To study extra about scaling your individual FM coaching workloads, discover SageMaker HyperPod for resilient distributed coaching infrastructure, or evaluation the distributed coaching finest practices within the SageMaker documentation. For organizations thinking about related collaborations, the AWS Generative AI Innovation Heart companions with prospects to assist speed up their AI initiatives.
Acknowledgement
Particular due to Andy Lapastora, Bingchen Liu, Prashanth Ramaswamy, Rohit Thekkanal, Jared Kramer, Arun Ramanathan and Roy Allela for his or her contribution.
In regards to the authors
Haotian An
Haotian An is a Machine Studying Engineer on the AWS Generative AI Innovation Heart, the place he makes a speciality of customizing basis fashions and distributed coaching at scale. He works intently with prospects to adapt generative AI to their particular use instances, serving to them unlock new capabilities and drive measurable enterprise outcomes.
Manoj Alwani
Manoj Alwani is a Senior Utilized Scientist on the Generative AI Innovation Heart at AWS, the place he helps organizations unlock the potential of cutting-edge AI expertise. With deep experience throughout the whole generative AI analysis stack, Manoj works intently with prospects from numerous industries to speed up their GenAI adoption and drive significant enterprise outcomes. He brings over 13 years of hands-on expertise in growing and deploying machine studying options at scale.
Debby Wehner
Debby Wehner is a Machine Studying Engineer on the AWS Generative AI Innovation Heart, specializing in giant language mannequin customization and optimization.

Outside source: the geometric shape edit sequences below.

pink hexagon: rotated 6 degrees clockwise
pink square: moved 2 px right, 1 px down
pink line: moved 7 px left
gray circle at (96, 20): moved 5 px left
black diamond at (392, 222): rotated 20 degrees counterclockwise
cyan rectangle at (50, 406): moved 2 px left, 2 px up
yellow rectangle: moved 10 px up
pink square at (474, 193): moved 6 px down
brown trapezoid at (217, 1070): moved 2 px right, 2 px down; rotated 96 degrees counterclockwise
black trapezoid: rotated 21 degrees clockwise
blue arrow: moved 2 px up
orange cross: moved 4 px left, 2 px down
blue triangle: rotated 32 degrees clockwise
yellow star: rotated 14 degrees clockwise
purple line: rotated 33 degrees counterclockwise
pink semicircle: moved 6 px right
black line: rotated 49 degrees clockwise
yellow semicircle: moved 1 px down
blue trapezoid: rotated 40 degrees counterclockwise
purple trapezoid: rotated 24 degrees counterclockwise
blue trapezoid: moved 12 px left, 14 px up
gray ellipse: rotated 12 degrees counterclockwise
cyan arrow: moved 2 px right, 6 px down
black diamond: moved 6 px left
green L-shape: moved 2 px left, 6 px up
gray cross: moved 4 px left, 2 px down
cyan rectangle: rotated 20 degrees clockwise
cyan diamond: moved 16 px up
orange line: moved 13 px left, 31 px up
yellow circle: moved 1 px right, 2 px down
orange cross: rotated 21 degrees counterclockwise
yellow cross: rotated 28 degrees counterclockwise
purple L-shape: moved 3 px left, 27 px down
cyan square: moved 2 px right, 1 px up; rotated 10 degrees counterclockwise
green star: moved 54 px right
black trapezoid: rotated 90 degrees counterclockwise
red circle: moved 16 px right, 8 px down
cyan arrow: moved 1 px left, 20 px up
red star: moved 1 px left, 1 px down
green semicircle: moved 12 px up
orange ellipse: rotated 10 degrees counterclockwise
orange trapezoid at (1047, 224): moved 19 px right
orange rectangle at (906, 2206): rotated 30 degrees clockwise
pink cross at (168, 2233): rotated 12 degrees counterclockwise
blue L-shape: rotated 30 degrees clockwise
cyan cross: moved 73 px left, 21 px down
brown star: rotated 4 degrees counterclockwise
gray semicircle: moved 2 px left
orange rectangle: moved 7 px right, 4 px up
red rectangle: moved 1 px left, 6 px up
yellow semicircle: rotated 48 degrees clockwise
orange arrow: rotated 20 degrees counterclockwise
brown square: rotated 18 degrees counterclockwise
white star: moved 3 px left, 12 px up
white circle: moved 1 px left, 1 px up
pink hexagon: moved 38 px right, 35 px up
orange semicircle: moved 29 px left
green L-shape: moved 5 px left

Beforehand, as a full-stack software program engineer at Amazon, she constructed AI-powered procuring functions reaching over 100 million month-to-month customers. She holds a PhD in Computational Geophysics from the College of Cambridge, in addition to a BSc and MSc from Freie Universität Berlin.
Altay Sansal
Altay Sansal is a Senior Information Science Lead at TGS in Houston, Texas, specializing in AI/ML functions for geophysics and seismic information, together with basis fashions, large-scale coaching, and open-source instruments just like the MDIO format. He holds an M.S. in Geophysics from the College of Houston and has authored key publications resembling “Scaling Seismic Basis Fashions” and “MDIO: Open-source format for multidimensional vitality information”, whereas actively contributing to geoscience ML by means of GitHub and trade occasions.
Alejandro Valenciano
Alejandro Valenciano is the Director of Information Science at TGS, the place he leads superior analytics and information science initiatives that unlock insights from subsurface and energy-related information, driving innovation throughout seismic, properly, and machine studying workflows. He has developed and utilized machine studying fashions for duties resembling basin-scale log prediction, superior seismic processing, and Basis Fashions. He regularly contributes to trade conferences and technical publications. His work spans information administration, ML/AI functions in geoscience, and the combination of scalable information platforms to assist exploration and vitality options.